L'université d'été de l'Association des directeurs généraux des communautés de France (ADGCF) débute le 2 juillet au Grand-Bornand. L'occasion pour les DGS des intercommunalités de se pencher sur la redéfinition des contours de l'action publique, dans le contexte de raréfaction des moyens financiers et de réforme territoriale. Pascal Fortoul, directeur général des services (DGS)de la communauté d'agglomération du Pays voironnais et président de l'association, présente les enjeux de la question.

Localtis - Vous avez décidé d'inscrire la "redéfinition des contours de l'action publique" au programme de l'université d'été des DGS d'intercommunalité. Certains parleraient d'ailleurs de "révision des politiques publiques"… Mais supprimer des services ou réduire leur voilure, n'est-ce pas prendre le risque de ne plus répondre à certains besoins des usagers ?

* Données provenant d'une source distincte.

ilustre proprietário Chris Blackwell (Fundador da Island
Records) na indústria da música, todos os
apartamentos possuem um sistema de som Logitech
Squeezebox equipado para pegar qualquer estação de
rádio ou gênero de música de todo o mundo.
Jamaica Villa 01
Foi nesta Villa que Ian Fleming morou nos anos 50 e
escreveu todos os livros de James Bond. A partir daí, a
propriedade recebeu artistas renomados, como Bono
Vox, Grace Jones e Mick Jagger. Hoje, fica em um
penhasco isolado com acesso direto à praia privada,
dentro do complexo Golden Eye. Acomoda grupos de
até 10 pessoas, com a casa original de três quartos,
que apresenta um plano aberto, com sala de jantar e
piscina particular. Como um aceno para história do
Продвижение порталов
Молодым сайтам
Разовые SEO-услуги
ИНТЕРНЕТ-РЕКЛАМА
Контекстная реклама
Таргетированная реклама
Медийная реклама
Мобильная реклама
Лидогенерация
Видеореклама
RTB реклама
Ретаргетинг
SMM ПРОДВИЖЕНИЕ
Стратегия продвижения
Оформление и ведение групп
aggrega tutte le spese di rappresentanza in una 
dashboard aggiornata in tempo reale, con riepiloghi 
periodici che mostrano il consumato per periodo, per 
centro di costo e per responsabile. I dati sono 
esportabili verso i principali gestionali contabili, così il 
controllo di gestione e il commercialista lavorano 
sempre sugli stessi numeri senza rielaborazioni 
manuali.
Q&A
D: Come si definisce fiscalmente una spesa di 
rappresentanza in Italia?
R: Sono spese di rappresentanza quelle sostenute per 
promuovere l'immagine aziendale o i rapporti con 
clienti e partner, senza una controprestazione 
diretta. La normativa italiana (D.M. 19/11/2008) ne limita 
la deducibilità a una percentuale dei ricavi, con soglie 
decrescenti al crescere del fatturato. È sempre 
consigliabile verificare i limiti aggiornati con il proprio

Pascal Fortoul - On a tort de considérer en postulat que la réduction des dépenses publiques conduit à remettre en cause des services publics et donc à mécontenter l'usager. Il est tout à fait possible de trouver un nouveau périmètre pour le service public, qui permette de maintenir la satisfaction des citoyens, tout en réduisant la dépense publique. En effet, du fait notamment de leur aisance, des collectivités ont pu proposer des services qui ne correspondaient pas à des attentes des citoyens. Le "sur-service public" existe aussi : par exemple, faut-il nécessairement assurer la collecte des déchets ménagers durant les jours fériés et est-ce un drame si une communauté y renonce ? A l'opposé, les collectivités répondent insuffisamment à certains besoins des citoyens, dans des domaines comme la petite enfance ou les personnes âgées.

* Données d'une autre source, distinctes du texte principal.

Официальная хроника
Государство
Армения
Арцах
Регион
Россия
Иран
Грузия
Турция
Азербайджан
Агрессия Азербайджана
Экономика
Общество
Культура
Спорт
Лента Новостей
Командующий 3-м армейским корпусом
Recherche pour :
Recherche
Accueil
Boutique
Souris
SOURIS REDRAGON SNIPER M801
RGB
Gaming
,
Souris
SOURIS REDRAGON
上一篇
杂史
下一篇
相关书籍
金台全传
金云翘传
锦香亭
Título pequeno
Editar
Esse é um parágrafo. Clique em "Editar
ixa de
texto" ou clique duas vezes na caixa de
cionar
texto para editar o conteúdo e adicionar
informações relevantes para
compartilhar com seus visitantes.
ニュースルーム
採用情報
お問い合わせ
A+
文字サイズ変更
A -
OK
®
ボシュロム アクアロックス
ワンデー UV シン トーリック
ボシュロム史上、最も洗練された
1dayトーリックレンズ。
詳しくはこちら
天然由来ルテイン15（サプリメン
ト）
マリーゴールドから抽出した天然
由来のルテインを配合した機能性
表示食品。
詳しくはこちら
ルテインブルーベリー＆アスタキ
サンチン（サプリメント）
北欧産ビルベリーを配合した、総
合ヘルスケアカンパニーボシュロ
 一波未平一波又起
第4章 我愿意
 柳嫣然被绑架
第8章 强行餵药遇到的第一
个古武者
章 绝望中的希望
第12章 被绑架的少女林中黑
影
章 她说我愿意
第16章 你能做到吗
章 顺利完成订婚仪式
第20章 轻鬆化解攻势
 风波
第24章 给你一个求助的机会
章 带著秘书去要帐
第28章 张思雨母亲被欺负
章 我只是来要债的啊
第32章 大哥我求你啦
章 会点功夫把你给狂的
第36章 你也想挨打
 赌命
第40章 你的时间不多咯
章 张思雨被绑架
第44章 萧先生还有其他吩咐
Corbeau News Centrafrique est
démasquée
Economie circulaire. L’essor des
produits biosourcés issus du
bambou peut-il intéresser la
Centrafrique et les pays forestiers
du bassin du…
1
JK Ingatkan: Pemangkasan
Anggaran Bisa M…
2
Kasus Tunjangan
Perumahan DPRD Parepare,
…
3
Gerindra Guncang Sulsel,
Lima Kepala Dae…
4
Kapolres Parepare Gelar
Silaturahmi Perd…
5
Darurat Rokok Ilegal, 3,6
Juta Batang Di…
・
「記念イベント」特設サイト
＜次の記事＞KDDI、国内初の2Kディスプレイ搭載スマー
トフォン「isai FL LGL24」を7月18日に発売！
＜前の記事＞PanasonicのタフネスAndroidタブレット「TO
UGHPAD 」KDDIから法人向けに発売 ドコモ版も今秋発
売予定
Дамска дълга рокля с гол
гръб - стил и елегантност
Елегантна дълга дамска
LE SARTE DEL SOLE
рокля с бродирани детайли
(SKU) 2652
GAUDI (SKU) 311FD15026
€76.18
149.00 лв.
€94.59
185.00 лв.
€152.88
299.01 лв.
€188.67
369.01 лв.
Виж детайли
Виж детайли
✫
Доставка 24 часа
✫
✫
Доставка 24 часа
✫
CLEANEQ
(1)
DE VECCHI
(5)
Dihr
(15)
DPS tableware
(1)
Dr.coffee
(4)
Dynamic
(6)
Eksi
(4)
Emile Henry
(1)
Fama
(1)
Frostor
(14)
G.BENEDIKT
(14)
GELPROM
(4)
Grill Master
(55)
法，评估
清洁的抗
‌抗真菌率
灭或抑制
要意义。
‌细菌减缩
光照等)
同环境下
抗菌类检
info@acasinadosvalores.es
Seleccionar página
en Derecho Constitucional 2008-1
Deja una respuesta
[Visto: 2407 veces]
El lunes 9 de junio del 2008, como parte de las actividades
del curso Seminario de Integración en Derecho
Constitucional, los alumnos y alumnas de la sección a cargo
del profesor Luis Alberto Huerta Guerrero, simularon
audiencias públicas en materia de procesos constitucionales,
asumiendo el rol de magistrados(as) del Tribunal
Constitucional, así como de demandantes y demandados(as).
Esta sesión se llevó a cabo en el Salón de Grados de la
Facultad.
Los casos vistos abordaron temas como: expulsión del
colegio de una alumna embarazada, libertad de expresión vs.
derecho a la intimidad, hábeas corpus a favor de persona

Comment fait-on pour identifier les besoins des citoyens ?

Cela exige beaucoup de méthode. Que les élus soient en contact avec la population ne suffit pas toujours. J'en veux pour preuve la consultation déjà ancienne organisée par une communauté. Un sociologue a animé une table-ronde au cours de laquelle les habitants ont pris la parole. Plusieurs ont alors pointé l'absence de transports en commun dans ce territoire périurbain. La thématique des transports a donc été ajoutée au questionnaire qui a servi à interroger la population sur ses priorités. Au départ, l'item n'avait pas été prévu : pour les élus, les transports en commun constituaient un non-sujet. Or, la consultation a finalement révélé que les habitants les plaçaient en tête de leurs attentes.

Les élus ne sont-ils pas parfois réticents à demander à la population de s'exprimer sur ses attentes ?

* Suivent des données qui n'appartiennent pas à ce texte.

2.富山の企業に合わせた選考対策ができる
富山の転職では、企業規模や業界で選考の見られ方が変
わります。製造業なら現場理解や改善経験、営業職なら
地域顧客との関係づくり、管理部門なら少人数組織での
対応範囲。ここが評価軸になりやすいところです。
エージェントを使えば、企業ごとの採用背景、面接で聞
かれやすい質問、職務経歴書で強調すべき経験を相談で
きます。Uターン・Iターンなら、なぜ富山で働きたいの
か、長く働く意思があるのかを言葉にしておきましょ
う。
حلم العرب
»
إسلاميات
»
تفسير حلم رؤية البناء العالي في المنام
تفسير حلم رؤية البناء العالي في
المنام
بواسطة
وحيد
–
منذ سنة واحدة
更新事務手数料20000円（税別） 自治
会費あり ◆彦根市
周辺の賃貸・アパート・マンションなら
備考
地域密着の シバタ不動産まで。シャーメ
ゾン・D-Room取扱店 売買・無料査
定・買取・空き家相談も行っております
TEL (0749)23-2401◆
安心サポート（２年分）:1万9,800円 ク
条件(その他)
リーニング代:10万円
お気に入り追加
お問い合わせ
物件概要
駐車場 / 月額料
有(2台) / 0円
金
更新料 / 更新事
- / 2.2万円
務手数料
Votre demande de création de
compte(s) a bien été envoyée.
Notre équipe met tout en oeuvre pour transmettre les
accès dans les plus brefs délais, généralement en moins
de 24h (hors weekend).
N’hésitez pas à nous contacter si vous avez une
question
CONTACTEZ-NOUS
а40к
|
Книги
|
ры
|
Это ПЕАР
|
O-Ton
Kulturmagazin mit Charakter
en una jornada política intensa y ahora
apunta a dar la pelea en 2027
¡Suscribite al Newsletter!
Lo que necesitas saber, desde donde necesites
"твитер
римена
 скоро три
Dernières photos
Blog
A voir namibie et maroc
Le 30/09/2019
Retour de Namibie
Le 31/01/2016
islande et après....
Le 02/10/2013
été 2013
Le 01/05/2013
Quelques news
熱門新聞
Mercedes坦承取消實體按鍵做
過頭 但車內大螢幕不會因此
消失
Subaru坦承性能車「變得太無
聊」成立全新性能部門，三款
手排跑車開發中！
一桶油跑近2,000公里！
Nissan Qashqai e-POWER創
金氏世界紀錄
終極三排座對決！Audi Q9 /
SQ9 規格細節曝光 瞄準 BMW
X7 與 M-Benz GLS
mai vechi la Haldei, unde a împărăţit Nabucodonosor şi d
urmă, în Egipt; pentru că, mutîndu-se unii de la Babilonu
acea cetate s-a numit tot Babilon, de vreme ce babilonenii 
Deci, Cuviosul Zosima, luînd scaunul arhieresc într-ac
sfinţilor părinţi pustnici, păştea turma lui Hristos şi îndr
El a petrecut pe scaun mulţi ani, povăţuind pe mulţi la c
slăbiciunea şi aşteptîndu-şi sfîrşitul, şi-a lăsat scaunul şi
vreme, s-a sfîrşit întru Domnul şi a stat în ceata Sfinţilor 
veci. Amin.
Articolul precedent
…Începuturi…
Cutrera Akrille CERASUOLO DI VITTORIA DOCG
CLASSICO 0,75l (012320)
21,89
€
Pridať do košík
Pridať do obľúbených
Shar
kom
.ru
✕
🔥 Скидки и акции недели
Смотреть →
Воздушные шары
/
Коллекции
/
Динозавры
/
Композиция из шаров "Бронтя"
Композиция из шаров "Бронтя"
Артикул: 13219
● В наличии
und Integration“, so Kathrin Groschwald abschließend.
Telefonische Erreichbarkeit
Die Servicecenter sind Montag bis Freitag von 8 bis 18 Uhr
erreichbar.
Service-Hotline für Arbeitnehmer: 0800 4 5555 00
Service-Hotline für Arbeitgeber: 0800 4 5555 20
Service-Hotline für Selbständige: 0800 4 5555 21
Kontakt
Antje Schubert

C'est vrai. Les élus – mais aussi les directeurs généraux des services – ont parfois peur que la population exprime beaucoup de demandes qui conduisent à des dépenses importantes. Mais des exemples étrangers, en particulier au Canada, nous montrent que les citoyens savent être raisonnables. Par ailleurs, les élus tiennent à ce que chacun des acteurs demeure à sa place : la mise en place de dispositifs de participation ne doit pas conduire à remettre en cause la légitimité qu'ils tirent du suffrage universel direct. Dans ces conditions, il revient au DGS d'être l'interface entre l'expression par les élus d'une ambition politique pour le territoire et la construction d'une vision territoriale prenant en compte les besoins des citoyens. C'est d'autant plus important à l'échelon intercommunal, car ces derniers n'ont pas eu l'occasion au moment de l'élection de donner un point de vue sur le territoire intercommunal.

Vous pointez donc les limites du mode de scrutin inauguré en mars 2014…

Le "fléchage" a eu des effets positifs : les oppositions et surtout davantage de femmes sont présentes dans les assemblées communautaires. Mais il a aussi ses limites. Ainsi, lorsque l'exécutif a été élu, la feuille de route reste à élaborer. Ce n'est pas le cas dans les communes, puisque les listes candidates à l'élection municipale élaborent un programme. Cette différence a des conséquences évidemment sur le rôle du directeur général des services. Dans une commune, il lui revient, après l'élection, de mettre en œuvre le programme défini par la liste qui a gagné. Dans une intercommunalité, il doit commencer par la construction du projet. Cela nécessite d'interpeller la population à ce sujet, puisque cela n'a pas été fait durant la campagne électorale. Si l'assemblée communautaire était élue selon des modalités classiques, avec la constitution de listes de candidats pour l'intercommunalité, les DGS des communautés verraient leur rôle se rapprocher de celui des communes, des départements et des régions.